Indigenous Hearing Health
Recently I attended a Better Hearing Australia conference in Darwin, Northern Territory. Darwin is the home of the Larrakia people, the original custodians of the area and because of this the conference focussed on the hearing health of indigenous Australians. This is such a problem that the Australian government has set aside $3.6million for research into what is mostly a preventable conductive hearing loss.
The Northern Territory and indeed much of outback Australia is a dry, hot and harsh environment and the indigenous peoples who live in these areas struggle to live. Kelvin Kong, the first aboriginal ENT surgeon, told us the aboriginals’ average life span is 17 years shorter than for the white population. Communities are usually remote and hard to reach while medical facilities are almost non-existent. Malnourishment is common. Life is hard with few modern conveniences. Houses are overcrowded often with 20 to 30 people living in two bedrooms and under these conditions hygiene is extremely difficult.
The speakers at the conference all work in the area of indigenous health. Joe Daby, specialises in ENT. He travels to remote areas of the country screening school children for eye and ear problems. He told us that holes in the ear drum are the most common causes of hearing loss in these communities - so common that he rarely sees a healthy eardrum. Peter Morris, Associate Professor of the Menzies School of Health Research (Flinders University & Medical Centre) told us most of the hearing loss is preventable but because it is left untreated it becomes a lifelong problem resulting in poor education, poor linguistic skills and lack of employment opportunities.
These are the things these professionals regularly see. Babies as young as 6 weeks are found to have bacteria at the back of their noses. This bacteria travels down the tubes to the ears where it forms what is more commonly known as ‘glue ears’. Many children, in fact one in 3, in all societies get this condition but with treatment it clears up with no loss of hearing. However, in the indigenous communities it is usually undiagnosed and therefore untreated. By the time the child is six months old they will have bulging ear drums. By 12 months they’ll have a continual runny nose and pus coming out their ears because their ear drum has burst. By three years of age the child will have skin sores and an examination of his ears will show dull and lifeless eardrums. Sadly, the mother often doesn’t recognise any hearing loss and thinks the child has normal hearing. Treatment is difficult to administer. The mother needs to be educated about the importance of regular treatment and hygiene. Even blowing the child’s nose can help because it removes some of the bacteria.
These professionals struggle constantly to educate the parents to give the children their medication. But in the overcrowded conditions when a mother has two children with ear disease and maybe another baby, a niece or nephew and her little sister to look after she cannot remember to give the medication. So she often gives it only once every two days or even once a week. Sometimes she will share the medication between sick children so none get the right amount.

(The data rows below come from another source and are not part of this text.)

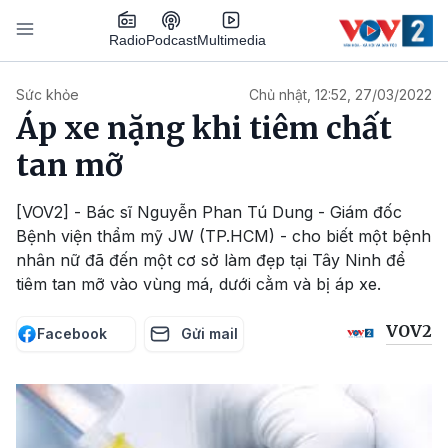
Nhảy đến nội dung
Podcast
Radio
Multimedia
Main navigation
Sức khỏe
Chủ nhật, 12:52, 27/03/2022
Áp xe nặng khi tiêm chất
tan mỡ
[VOV2] - Bác sĩ Nguyễn Phan Tú Dung - Giám đốc
Bệnh viện thẩm mỹ JW (TP.HCM) - cho biết một bệnh
nhân nữ đã đến một cơ sở làm đẹp tại Tây Ninh để
tiêm tan mỡ vào vùng má, dưới cằm và bị áp xe.
VOV2
Facebook
Gửi mail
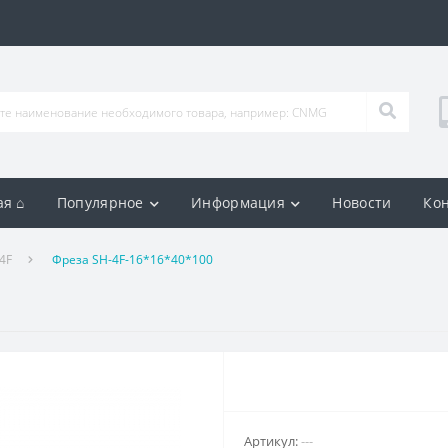
ая ⌂
Популярное
Информация
Новости
Ко
4F
Фреза SH-4F-16*16*40*100
Артикул:
---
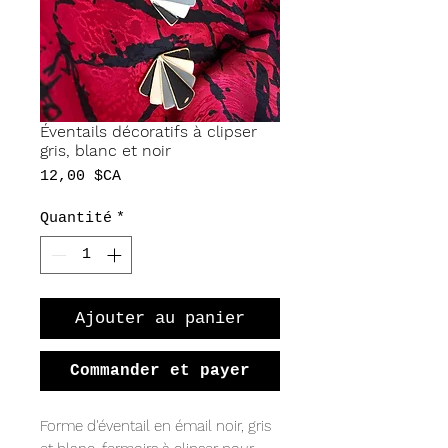
Éventails décoratifs à clipser
gris, blanc et noir
Prix
12,00 $CA
Quantité
*
Ajouter au panier
Commander et payer
Forme d'éventail en émail noir, gris 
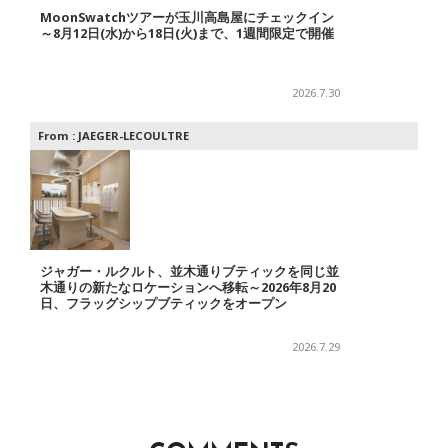
MoonSwatchツアーが玉川高島屋にチェックイン
～8月12日(水)から18日(火)まで、1週間限定で開催
2026.7.30
From :
JAEGER-LECOULTRE
ジャガー・ルクルト、並木通りブティックを同じ並
木通りの新たなロケーションへ移転～2026年8月20
日、フラッグシップブティックをオープン
2026.7.29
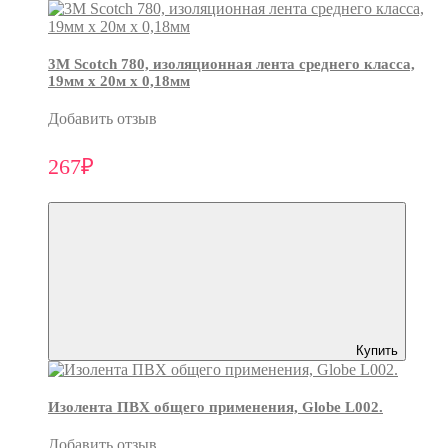
3М Scotch 780, изоляционная лента среднего класса,
19мм х 20м х 0,18мм
Добавить отзыв
267₽
Купить
Изолента ПВХ общего применения, Globe L002.
Добавить отзыв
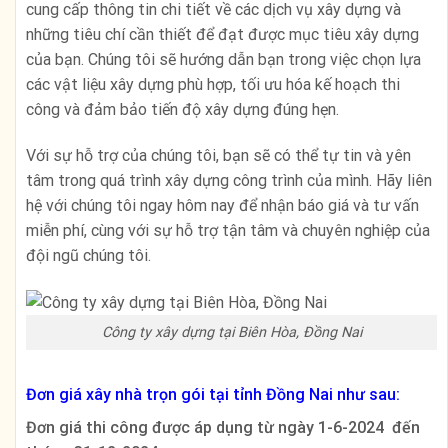
cung cấp thông tin chi tiết về các dịch vụ xây dựng và
những tiêu chí cần thiết để đạt được mục tiêu xây dựng
của bạn. Chúng tôi sẽ hướng dẫn bạn trong việc chọn lựa
các vật liệu xây dựng phù hợp, tối ưu hóa kế hoạch thi
công và đảm bảo tiến độ xây dựng đúng hẹn.
Với sự hỗ trợ của chúng tôi, bạn sẽ có thể tự tin và yên
tâm trong quá trình xây dựng công trình của mình. Hãy liên
hệ với chúng tôi ngay hôm nay để nhận báo giá và tư vấn
miễn phí, cùng với sự hỗ trợ tận tâm và chuyên nghiệp của
đội ngũ chúng tôi.
Công ty xây dựng tại Biên Hòa, Đồng Nai
Đơn giá xây nhà trọn gói tại tỉnh Đồng Nai như sau:
Đơn giá thi công được áp dụng từ ngày 1-6-2024 đến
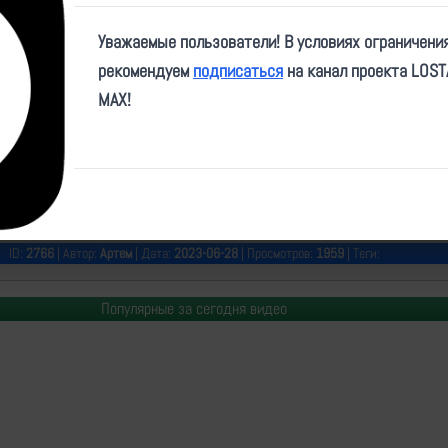
Video
Уважаемые пользователи! В условиях ограничени
рекомендуем
подписаться
на канал проекта LOS
MAX!
e/veteranODHBr/1735
ID:
2766
| Автор:
Артем
| Дата:
2023-06-28
| Просмотров:
1959
| Теги:
Популярные за сегодня видео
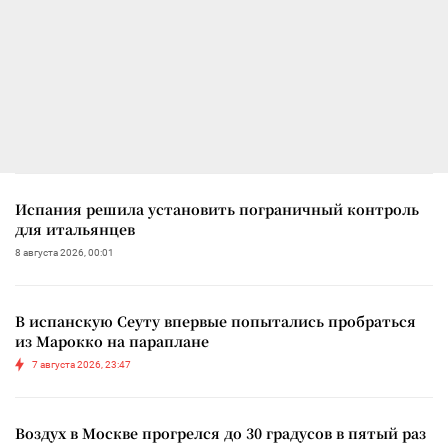
Испания решила установить пограничный контроль
для итальянцев
8 августа 2026, 00:01
В испанскую Сеуту впервые попытались пробраться
из Марокко на параплане
7 августа 2026, 23:47
Воздух в Москве прогрелся до 30 градусов в пятый раз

If the condition can be caught early and if the correct medication is administered, children usually recover with little or no hearing loss. However, left untreated the reality is that these people will suffer for their whole lives. Ear disease results in a hearing loss, which in turn causes speech deterioration. If the child can’t hear well they won’t do well in school. But not only that because they can’t hear instructions their behaviour can be inappropriate and then they are labelled as naughty. Sandra Nelson from the Menzies School of Research told us that one of the hardest things to get across to parents is that their child’s hearing loss is causing their behavioural problems. School truancy is high and this results in illiteracy. Without an education life continues in poverty because they can’t get jobs and so the same issues occur in the next generation.
Conditions for these peoples are deplorable. In Indigenous communities, often hearing loss is disguised by cultural differences and these people are seen as stupid. The answer lies in better housing, hygiene and education, something which is difficult and slow to implement due to the condition and remoteness of these communities.